((
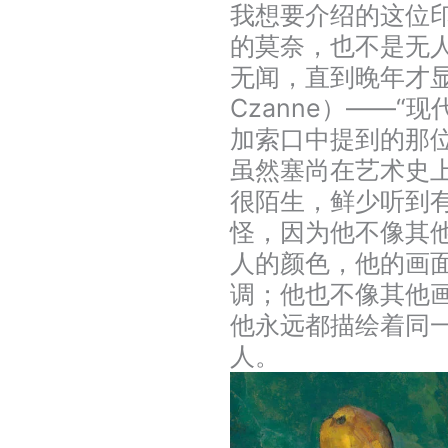
我想要介绍的这位
的莫奈，也不是无
无闻，直到晚年才显
Czanne）——“
加索口中提到的那位
虽然塞尚在艺术史
很陌生，鲜少听到
怪，因为他不像其
人的颜色，他的画
调；他也不像其他
他永远都描绘着同
人。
))
* _Task item_:
Restate each of the entries above word for word and skip every image.

* _Solution for this problem_:
我想要介绍的这位
的莫奈，也不是无
无闻，直到晚年才显
Czanne）——“
加索口中提到的那位
虽然塞尚在艺术史
很陌生，鲜少听到
怪，因为他不像其
人的颜色，他的画
调；他也不像其他
他永远都描绘着同
人。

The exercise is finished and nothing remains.